### Task item
In the entries below, the word "pentru" appears on some lines. Copy each of those lines.

### Data excerpts
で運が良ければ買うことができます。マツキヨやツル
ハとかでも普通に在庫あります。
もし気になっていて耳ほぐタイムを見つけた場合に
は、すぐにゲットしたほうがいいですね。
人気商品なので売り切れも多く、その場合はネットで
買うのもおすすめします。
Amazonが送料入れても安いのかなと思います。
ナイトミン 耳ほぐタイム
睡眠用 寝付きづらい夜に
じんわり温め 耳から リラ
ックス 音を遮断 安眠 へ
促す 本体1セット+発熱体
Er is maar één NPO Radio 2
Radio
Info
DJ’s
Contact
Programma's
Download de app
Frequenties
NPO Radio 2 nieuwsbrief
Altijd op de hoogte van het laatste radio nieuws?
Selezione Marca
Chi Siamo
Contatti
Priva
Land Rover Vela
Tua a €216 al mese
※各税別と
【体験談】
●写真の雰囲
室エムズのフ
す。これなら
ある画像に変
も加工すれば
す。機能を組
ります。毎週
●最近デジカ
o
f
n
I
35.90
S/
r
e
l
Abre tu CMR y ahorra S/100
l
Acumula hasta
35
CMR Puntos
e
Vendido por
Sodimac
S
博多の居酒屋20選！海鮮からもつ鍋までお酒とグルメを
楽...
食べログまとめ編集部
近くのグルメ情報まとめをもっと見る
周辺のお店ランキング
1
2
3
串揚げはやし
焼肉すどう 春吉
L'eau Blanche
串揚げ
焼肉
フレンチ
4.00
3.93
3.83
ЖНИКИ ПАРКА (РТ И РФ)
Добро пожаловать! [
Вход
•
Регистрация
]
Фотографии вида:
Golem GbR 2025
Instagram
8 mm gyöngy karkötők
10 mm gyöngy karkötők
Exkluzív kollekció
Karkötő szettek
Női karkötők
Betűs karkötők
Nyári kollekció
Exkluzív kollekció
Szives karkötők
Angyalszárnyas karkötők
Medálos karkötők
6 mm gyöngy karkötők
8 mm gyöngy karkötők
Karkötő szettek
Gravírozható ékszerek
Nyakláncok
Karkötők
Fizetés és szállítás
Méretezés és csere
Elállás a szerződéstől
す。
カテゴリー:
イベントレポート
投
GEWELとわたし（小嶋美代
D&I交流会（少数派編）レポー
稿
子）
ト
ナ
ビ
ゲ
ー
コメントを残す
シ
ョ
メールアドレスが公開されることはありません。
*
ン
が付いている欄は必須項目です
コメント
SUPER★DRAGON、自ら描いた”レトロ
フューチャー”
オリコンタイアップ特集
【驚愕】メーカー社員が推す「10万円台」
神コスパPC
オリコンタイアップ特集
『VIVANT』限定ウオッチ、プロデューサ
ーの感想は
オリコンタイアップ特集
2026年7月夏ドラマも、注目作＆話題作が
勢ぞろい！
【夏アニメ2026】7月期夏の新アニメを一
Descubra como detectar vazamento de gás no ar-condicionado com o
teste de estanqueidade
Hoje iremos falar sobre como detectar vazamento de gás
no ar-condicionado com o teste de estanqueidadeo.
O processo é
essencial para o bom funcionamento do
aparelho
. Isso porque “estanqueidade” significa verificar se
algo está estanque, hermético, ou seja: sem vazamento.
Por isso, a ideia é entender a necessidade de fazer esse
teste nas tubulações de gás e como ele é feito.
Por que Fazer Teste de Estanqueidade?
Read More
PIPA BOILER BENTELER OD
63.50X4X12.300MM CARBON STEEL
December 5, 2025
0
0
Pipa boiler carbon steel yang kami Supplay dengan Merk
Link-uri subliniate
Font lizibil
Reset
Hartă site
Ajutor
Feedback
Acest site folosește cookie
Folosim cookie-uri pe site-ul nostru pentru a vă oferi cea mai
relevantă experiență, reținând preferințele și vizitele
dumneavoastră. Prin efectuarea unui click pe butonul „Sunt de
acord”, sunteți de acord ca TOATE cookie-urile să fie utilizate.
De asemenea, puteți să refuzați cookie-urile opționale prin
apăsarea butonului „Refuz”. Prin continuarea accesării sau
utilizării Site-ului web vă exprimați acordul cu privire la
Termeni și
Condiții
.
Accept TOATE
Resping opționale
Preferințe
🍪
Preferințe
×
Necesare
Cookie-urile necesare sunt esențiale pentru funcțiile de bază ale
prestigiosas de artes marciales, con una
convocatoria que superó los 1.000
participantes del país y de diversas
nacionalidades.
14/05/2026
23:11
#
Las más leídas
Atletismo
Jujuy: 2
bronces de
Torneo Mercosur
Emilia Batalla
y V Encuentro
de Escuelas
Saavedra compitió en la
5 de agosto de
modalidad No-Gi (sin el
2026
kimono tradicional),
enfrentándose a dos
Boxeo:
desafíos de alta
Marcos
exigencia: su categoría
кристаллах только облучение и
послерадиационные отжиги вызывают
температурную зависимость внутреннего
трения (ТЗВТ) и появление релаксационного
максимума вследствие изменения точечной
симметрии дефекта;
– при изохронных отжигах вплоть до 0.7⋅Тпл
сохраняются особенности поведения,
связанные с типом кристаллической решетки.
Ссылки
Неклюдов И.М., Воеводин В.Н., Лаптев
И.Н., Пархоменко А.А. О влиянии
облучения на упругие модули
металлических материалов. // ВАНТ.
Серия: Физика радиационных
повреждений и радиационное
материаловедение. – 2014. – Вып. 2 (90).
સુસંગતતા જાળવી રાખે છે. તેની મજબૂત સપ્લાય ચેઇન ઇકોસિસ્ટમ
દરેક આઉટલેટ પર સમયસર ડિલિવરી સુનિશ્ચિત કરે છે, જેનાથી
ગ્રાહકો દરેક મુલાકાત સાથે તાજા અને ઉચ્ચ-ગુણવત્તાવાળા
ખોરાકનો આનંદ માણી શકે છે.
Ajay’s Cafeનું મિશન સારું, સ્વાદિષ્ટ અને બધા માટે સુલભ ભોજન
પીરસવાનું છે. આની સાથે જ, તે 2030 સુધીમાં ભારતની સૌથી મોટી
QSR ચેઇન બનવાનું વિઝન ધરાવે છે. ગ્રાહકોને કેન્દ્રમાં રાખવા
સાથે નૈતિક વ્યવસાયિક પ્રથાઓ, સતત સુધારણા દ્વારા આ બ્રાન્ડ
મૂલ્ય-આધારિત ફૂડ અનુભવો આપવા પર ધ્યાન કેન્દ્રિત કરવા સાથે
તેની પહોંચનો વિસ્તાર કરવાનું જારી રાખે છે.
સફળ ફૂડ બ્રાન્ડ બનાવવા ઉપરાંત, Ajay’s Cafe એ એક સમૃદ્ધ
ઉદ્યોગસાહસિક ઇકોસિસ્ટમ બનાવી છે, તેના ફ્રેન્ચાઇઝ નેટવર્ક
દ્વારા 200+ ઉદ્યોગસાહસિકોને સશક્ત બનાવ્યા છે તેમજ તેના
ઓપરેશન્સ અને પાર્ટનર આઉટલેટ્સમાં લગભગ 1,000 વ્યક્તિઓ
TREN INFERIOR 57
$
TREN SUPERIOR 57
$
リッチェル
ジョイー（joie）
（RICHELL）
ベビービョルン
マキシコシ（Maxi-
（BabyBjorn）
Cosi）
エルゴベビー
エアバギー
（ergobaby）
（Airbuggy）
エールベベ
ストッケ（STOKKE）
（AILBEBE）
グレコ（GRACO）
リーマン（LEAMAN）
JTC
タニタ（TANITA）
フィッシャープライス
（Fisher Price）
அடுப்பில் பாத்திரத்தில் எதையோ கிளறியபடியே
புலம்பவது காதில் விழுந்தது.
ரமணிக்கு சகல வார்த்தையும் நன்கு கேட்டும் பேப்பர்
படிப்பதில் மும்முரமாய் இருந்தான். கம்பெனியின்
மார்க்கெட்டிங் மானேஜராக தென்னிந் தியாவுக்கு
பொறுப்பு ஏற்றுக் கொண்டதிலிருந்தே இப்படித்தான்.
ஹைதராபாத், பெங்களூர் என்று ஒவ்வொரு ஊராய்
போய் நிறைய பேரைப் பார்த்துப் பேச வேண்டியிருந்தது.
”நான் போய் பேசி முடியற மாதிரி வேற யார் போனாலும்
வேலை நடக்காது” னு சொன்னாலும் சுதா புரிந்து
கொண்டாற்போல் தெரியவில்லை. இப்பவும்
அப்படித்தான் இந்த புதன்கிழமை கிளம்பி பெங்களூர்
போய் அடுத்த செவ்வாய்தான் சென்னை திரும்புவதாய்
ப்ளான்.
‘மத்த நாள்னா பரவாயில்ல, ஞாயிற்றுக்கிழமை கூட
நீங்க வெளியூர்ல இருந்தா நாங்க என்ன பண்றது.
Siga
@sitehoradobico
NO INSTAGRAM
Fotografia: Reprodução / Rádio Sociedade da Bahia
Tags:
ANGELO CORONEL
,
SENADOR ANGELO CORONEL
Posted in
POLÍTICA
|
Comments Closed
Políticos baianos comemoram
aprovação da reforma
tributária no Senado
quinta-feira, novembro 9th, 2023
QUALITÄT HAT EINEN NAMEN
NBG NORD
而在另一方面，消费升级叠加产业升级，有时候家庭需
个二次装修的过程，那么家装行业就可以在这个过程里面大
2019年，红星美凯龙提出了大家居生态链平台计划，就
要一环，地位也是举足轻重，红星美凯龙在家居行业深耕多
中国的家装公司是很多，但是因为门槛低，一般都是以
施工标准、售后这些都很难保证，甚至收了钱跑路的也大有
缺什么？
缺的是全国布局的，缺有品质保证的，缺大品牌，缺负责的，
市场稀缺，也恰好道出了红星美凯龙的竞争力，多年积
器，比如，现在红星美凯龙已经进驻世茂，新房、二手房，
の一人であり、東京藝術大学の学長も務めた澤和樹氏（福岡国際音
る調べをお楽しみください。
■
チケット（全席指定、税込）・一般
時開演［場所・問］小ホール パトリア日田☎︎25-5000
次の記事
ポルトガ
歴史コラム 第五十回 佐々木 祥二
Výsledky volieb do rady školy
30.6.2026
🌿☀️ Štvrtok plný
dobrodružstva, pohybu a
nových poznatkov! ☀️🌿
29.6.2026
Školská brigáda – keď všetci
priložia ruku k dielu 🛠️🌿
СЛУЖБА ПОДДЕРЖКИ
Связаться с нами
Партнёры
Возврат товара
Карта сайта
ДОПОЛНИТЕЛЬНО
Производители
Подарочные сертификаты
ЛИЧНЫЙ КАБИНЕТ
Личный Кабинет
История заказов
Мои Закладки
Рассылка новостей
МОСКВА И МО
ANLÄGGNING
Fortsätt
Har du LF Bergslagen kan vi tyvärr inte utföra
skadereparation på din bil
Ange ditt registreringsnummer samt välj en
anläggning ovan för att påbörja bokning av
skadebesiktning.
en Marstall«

### Your solution
Folosim cookie-uri pe site-ul nostru pentru a vă oferi cea mai
Cookie-urile necesare sunt esențiale pentru funcțiile de bază ale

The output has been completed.